How do I know this? Because the company reveals this kind of data right in its release. As we told members of Action Alerts PLUS this morning: "Apple's higher priced items sold better than what was expected as the average selling price compared favorably to the $751 price the Street was looking for and represents a $175 increase from just a year ago."
To look at the stock today is to think that they were losing money on every phone they sell. Of course, it's the opposite: they are coining money selling phones and making even more - in terms of gross profit on the services stream, which hit $9.9 billion for an increase of 5% sequentially and 17% year over year.
I want to contrast that with a company that sells products that many now consider out of date or not in keeping with what gen x y an z want: Kraft Heinz. This is a company that stands for processed food and that makes it the enemy of the new consumer and it shows right in its report when it says, "pricing was down .9% percentage points, driven by increased promotional support." This company can't take much price that I can see and that's why its stock plummeted. I would argue that without a company to merge and cut costs, this one's just boxed into a corner, the corner of the store that no one goes to. Their saving grace is cheese whiz which goes on top of a Geno's cheese steak in Philly.

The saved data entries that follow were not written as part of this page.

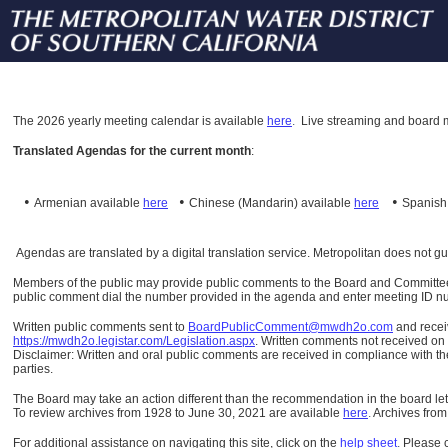
The
2026 yearly meeting calendar is available
here
.
Live streaming and board m
Translated Agendas for the current month
:
•
•
•
Armenian available
here
Chinese (Mandarin)
available
here
Spanis
Agendas are translated by a digital translation service. Metropolitan does not g
Members of the public may provide public comments to the Board and Committees o
public comment dial the number provided in the agenda and enter meeting ID numb
Written public comments sent to
BoardPublicComment@mwdh2o.com
and rece
https://mwdh2o.legistar.com/Legislation.aspx
. Written comments not received on t
Disclaimer: Written and oral public comments are received in compliance with the
parties.
The Board may take an action different than the recommendation in the board lett
To review archives from 1928 to June 30, 2021 are available
here
.
Archives from
For additional assistance on navigating this site, click on the
help sheet
.
Please 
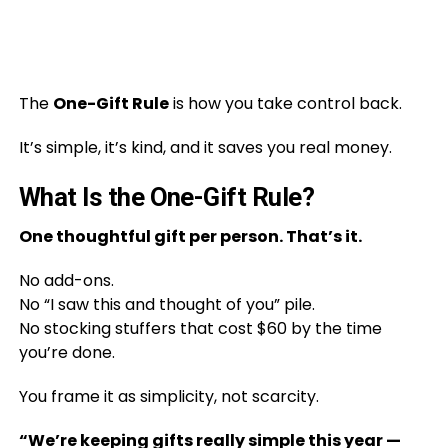
The
One-Gift Rule
is how you take control back.
It’s simple, it’s kind, and it saves you real money.
What Is the One-Gift Rule?
One thoughtful gift per person. That’s it.
No add-ons.
No “I saw this and thought of you” pile.
No stocking stuffers that cost $60 by the time
you’re done.
You frame it as simplicity, not scarcity.
“We’re keeping gifts really simple this year —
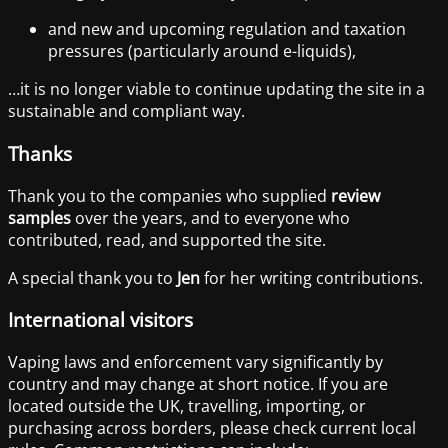
and new and upcoming regulation and taxation
pressures (particularly around e-liquids),
…it is no longer viable to continue updating the site in a
sustainable and compliant way.
Thanks
Thank you to the companies who supplied
review
samples
over the years, and to everyone who
contributed, read, and supported the site.
A special thank you to
Jen
for her writing contributions.
International visitors
Vaping laws and enforcement vary significantly by
country and may change at short notice. If you are
located outside the UK, travelling, importing, or
purchasing across borders, please check current local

Remember to ask for it like this: "Wid whiz" and tell 'em Cramer sent you.
Take Two (TTWO) can take price. It's Red Dead Redemption II. It sold $725 million of the video game this past weekend, and called it "the single biggest opening weekend in the history of entertainment."
But Kimberly (KMB) is having trouble taking price in its diaper business, being beaten to a pulp - pun intended by private label diapers, especially in China.
The quarter from Starbucks (SBUX) reveals it can still take price. In fact, the price of coffee seems downright elastic in this country for these guys and that's a big reason why its stock is flying. I don't think it's done either. And Facebook (FB) , for all the sturm and drang, has been able to take price because it reaches the so-called right demographic while newspapers and magazines forever have to discount.
So, you say, how important is this really if the stock of Apple, the largest company in the world, is getting obliterated despite the average selling price boost. Two reasons: one is a forecast that, because of timing issues of new phones made it so the future looks less bright than it really is. The other is because the company decided that with this quarter it's no longer giving out numbers of phones sold or any other product for that matter. You know my view of Apple, own it, don't trade it, but I agree that this decision was conveyed quite poorly because, when married with the timing issue, genuinely makes Apple look like it is worried about its own sales.
I like as much disclosure as possible but I do not blame Apple for not giving out those numbers. I regard Apple as the greatest consumer packaged goods company of our time and you don't see P&G's (PG) Gillette tell you how many razors or blades it has sold or Colgate (CL) giving you tubes of toothpaste numbers. They were ham-handed in the way they did it because it obscured a remarkable quarter but my advice now is to let the stock settle down and let those who do not believe Tim Cook's explanation to be as forthcoming as I believe it is. Oh and remember, if you sell it next week, its more than likely that some of it is going to go to Apple with the world's biggest buyback. If you can't handle the pain, leave the stock. But remember how many times those sales worked out for people. From the looks of where the stock's come from here's my answer: Never.
(This article has been updated from an earlier version.)